Ruth Bader Ginsburg’s Rule For Dealing With Sexism Can Inspire All Of Us, Say The Directors Of Her Documentary
Every woman has their own way of resisting, fighting for what they believe in, or breaking down systemic oppression. Toppling the bricks of patriarchy might take one intense hit by a big wrecking ball, or it might make more sense to dismantle them one by one. Supreme Court Justice Ruth Bader Ginsburg is a brick-by-brick kind of woman, say Betsy West and Julie Cohen, the directors of the documentary RBG, which is available digitally now.
As the film shows, Ginsburg has utilized a specific methodology when it comes to arguing cases of sexism and discrimination throughout her legal career, and her approach to achieving equality for women has been to fight one small, smart, and level-headed battle at a time in order to win the big war. It's not an approach that will work for everyone, but her tactics might just offer another angle to take as we dive further into our feminist fight.

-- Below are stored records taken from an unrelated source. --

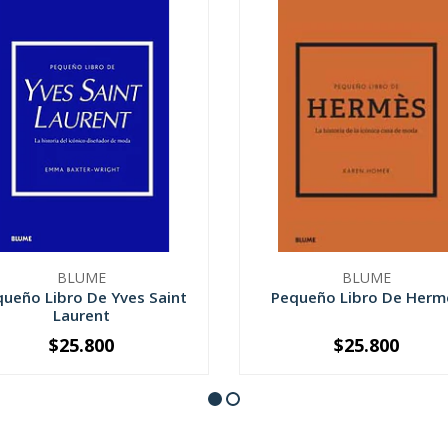
BLUME
BLUME
ueño Libro De Yves Saint
Pequeño Libro De Herm
Laurent
$25.800
$25.800
+
-
+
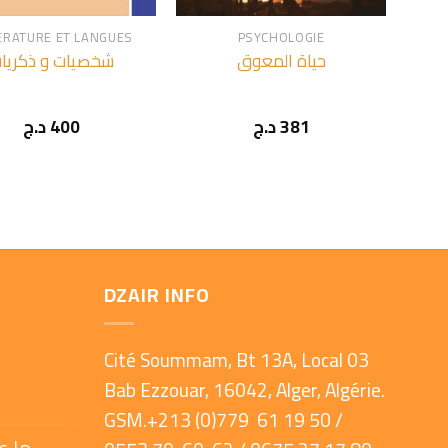
ÉRATURE ET LANGUES
PSYCHOLOGIE
حياة المعوق
شخصيات و ذكريا
381
د.ج
400
د.ج
DZAIR INFO
Cité Soummam, Bt 13A, Local 03
Bab Ezzouar, 16042, Alger, Algérie.
GSM.+213 (0)779 61 19 50 /
ما ع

"Every time you meet a sexist man out there, think of him as a kindergartener who needs to be schooled," Cohen says, summing up Ginsburg's method. The directors and I speak over the phone in late October after a tumultuous few months for women, including watching a man accused of sexual assault being confirmed to the Supreme Court. Though the judicial branch may be changed for generations, RBG opts to highlight just how much Ginsburg has done for women's equality over the course of her career.

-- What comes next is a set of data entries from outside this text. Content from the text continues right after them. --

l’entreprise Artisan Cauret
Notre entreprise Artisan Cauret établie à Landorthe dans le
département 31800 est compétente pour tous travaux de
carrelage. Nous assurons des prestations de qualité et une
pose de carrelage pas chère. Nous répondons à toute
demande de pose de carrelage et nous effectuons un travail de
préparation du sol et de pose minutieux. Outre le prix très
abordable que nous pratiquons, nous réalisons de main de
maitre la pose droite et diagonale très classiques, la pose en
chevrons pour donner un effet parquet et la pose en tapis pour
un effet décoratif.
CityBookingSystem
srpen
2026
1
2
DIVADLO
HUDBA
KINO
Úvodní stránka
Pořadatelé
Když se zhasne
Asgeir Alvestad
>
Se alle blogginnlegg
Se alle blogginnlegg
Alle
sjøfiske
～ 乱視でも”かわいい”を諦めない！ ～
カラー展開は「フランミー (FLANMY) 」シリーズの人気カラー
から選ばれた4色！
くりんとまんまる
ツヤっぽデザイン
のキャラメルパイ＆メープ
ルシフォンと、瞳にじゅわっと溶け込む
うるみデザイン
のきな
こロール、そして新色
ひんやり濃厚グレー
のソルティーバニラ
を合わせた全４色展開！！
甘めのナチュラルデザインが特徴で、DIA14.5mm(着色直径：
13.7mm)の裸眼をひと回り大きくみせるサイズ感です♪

As the filmmakers listened to her oral arguments from when she was a litigator in the '70s and heard some of the more egregious examples of condescension and sexism that Ginsburg faced when she was trying to argue these very important cases, they were baffled. "It was like, how did she put up with it? How did she not just lose her temper?" says West.
According to them, Ginsburg's rule was to "never respond in anger." She approached every case like she was teaching a child, a kindergartener, that discrimination against women actually exists. She changed the world for women one argument at a time, and dismantled discrimination through individual cases, rather than via one giant cause. "To me, that just says so much about her very practical approach," adds West. "It doesn’t work to get angry at the justices, you have to meet them where they are intellectually and teach them. And that’s how she won. By being super smart and strategic."

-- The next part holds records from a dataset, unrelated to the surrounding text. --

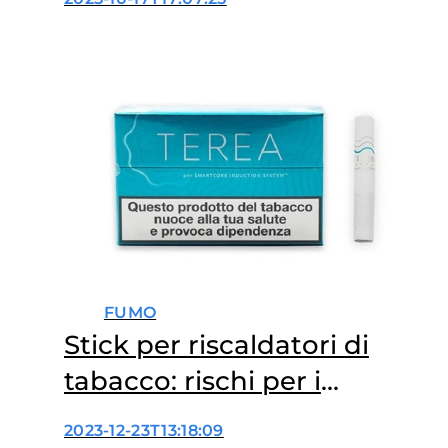
FUMO
Stick per riscaldatori di
tabacco: rischi per i
bambini
2023-12-23T13:18:09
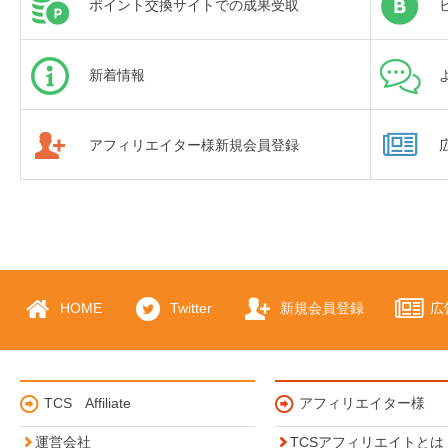
ポイント交換サイトでの成果受取
新着情報
アフィリエイター様新規会員登録
HOME
Twitter
新規会員登録
広
TCS Affiliate
アフィリエイター様
運営会社
TCSアフィリエイトとは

"She’s a great role model for women," Cohen says, though she understands that holding back our female rage and political anger is incredibly difficult nowadays. Ginsburg's approach, she says, "Is aspirational, because maybe you’re so angry that you can’t do that. But that worked well for her."
Indeed, it has. As the film details, Ginsburg won five out of the six cases she brought before the Supreme Court, and as a Justice she has heard some of the most important cases for the history of gender equality, including those for abortion rights and against gender discrimination.
Ginsburg's "slow and steady wins the race" approach might be comforting to those who see our feminist fight as a long-term, ongoing battle. "We began this film in 2015, which seems like a long time ago, before #MeToo, before Times Up, and obviously before the change in our political atmosphere," says West. At the time of making the film, during the time of the presidential election, West found it reassuring to be documenting the life of such an extraordinary woman and seeing what one woman did to change the world for the rest of us and remember how far we've come.
"Obviously to experience what we have in recent months can be upsetting, but I do find a lot of inspiration in Justice Ginsburg's approach and determination to fight for what is right even when the chips are down, as they certainly appear to be. So I find that very inspiring," she says.
"There are no women who haven’t faced a fair amount of sex discrimination in the professional world, or if they haven’t, they’re probably not remembering fully," adds Cohen. "Ruth Bader Ginsburg’s example of continued ongoing and strong persistence and determination in the face of sexism and any other obstacles that came her way is absolutely an inspiration to try to fight off whatever kind of obstacle one is facing, particularly gender-based obstacles."
Whether those obstacles come in the form of condescension, dismissal, or outright harassment, "Following an example of continually fighting back is a good way to go," Cohen says.
So take heart, fellow resisters, and take a page out of Ruth Bader Ginsburg's playbook. We might have to do it one brick at a time, but the wall is going to come down.